■ Exercise aim:
Scan the entries below and extract each line with the word "zleconym" in it.

■ Source data:

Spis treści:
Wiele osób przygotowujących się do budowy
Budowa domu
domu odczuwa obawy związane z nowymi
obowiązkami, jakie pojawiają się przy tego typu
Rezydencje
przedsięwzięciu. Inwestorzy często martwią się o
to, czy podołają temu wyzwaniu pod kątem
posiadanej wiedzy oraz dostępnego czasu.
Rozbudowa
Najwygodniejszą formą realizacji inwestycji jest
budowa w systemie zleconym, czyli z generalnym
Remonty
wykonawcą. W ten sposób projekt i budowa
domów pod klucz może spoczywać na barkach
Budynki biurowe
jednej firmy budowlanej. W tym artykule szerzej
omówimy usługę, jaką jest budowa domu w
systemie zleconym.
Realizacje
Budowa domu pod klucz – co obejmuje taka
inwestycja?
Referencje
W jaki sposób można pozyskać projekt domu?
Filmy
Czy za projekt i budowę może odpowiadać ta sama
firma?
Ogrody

* * *

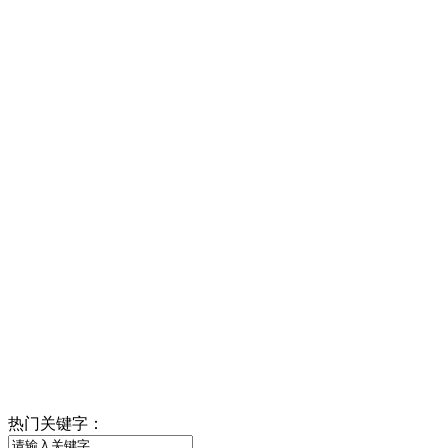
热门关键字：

■ Answer for the task:
budowa w systemie zleconym, czyli z generalnym
systemie zleconym.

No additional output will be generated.